Die gegen den geänderten Feststellungsbescheid erhobene Klage, mit der die Qualifikation der Einkünfte als solche aus Gewerbebetrieb angefochten wurde, hatte vor dem FG Erfolg (Niedersächsisches FG, Urteil vom 6.10.2015, 16 K 10021/14, Haufe-Index 9305861).
Entscheidung
Der BFH gab der Revision des FA statt und verwies das Verfahren an das FG zurück. Die Überlassung der Dienstgebäude könne über eine private Vermögensverwaltung hinausgegangen sein, wenn sie auf einem Geschäftskonzept beruht habe, bei dem ein positives Gesamtergebnis nur unter Einbeziehung des Übertragungserlöses möglich war. Diese Grundsätze der sog. Verklammerungsrechtsprechung seien auch auf Immobilien übertragbar. Das FG müsse noch weitere Feststellungen für eine abschließende Beurteilung der Frage treffen, ob ein solches Geschäftskonzept von Anfang an verfolgt worden sei.
Hinweis
1. Die Entscheidung ist eine Fortsetzung der Urteile des BFH zur Überschreitung privater Vermögensverwaltung, wenn im Rahmen eines einheitlichen Geschäftskonzepts eine Nutzungsüberlassung mit der Veräußerung des überlassenen Wirtschaftsguts verklammert wird (zuletzt BFH, Urteil vom 8.6.2017, IV R 6/14, BFH/NV 2017, 1516, BFH/PR 2017, 391, BStBl II 2017, 1053 und BFH, Urteil vom 8.6.2017, IV R 30/14, BFH/NV 2017, 1523, BFH/PR 2017, 390, BStBl II 2017, 1061). Diese sog. Verklammerungsrechtsprechung wird jetzt auch auf Immobilien ausgeweitet.

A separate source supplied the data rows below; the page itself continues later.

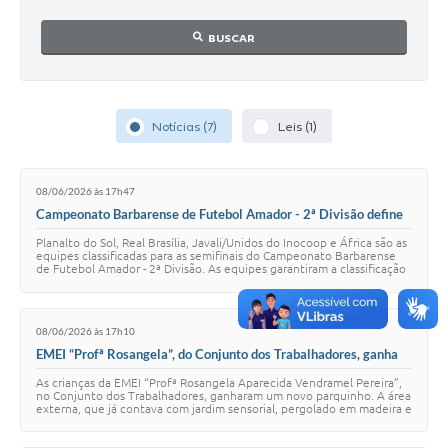
Parcerias com Organização da Sociedade Civil (OSC)
BUSCAR
Conselhos Municipais
Lei Aldir Blanc
Cartas de Serviço ao Usuário
Notícias (7)
Leis (1)
Publicidade
08/06/2026 às 17h47
Principal
Campeonato Barbarense de Futebol Amador - 2ª Divisão define
semifinalistas e acessos
Galeria de Fotos
Planalto do Sol, Real Brasília, Javali/Unidos do Inocoop e África são as
equipes classificadas para as semifinais do Campeonato Barbarense
de Futebol Amador - 2ª Divisão. As equipes garantiram a classificação
Notícias
no sábado (…
Galeria de Vídeos
08/06/2026 às 17h10
EMEI “Profª Rosangela”, do Conjunto dos Trabalhadores, ganha
Legislação
novo parquinho
As crianças da EMEI “Profª Rosangela Aparecida Vendramel Pereira”,
Links
no Conjunto dos Trabalhadores, ganharam um novo parquinho. A área
externa, que já contava com jardim sensorial, pergolado em madeira e
horta para ativida…
Enquete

2. Die Verklammerungsrechtsprechung betrifft das ungeschriebene Tatbestandsmerkmal des Gewerbebetriebs "Überschreiten privater Vermögensverwaltung". Eine Nutzungsüberlassung und die anschließende Veräußerung des Wirtschaftsguts überschreitet den Bereich privater Vermögensverwaltung grundsätzlich nicht. Nach Meinung des BFH ist das nur dann der Fall, wenn die Veräußerung von Anfang an eingeplant ist, um aus Erwerb, Nutzungsüberlassung und Veräußerung insgesamt einen Überschuss zu erzielen. Dann werden alle Bestandteile des Vorgangs zu einer einheitlichen gewerblichen Tätigkeit verklammert.
3. Welcher Art das Wirtschaftsgut ist, spielt für diese Grundsätze keine Rolle. Bei Immobilien steht die Verklammerung neben den Grundsätzen des gewerblichen Grundstückshandels. Sind dessen Voraussetzungen nicht erfüllt, können trotzdem wegen der Verklammerungsbetrachtung gewerbliche Einkünfte vorliegen.
4. Keine Bedeutung hat die Verklammerung für das in § 15 Abs. 2 EStG ausdrücklich genannte Tatbestandsmerkmal des Gewerbebetriebs "Nachhaltigkeit", das als Wiederholungsabsicht verstanden wird. Wird also nur eine verklammerte gewerbliche Tätigkeit ohne Wiederholungsabsicht ausgeübt, sind die Voraussetzungen eines Gewerbebetriebs nicht erfüllt.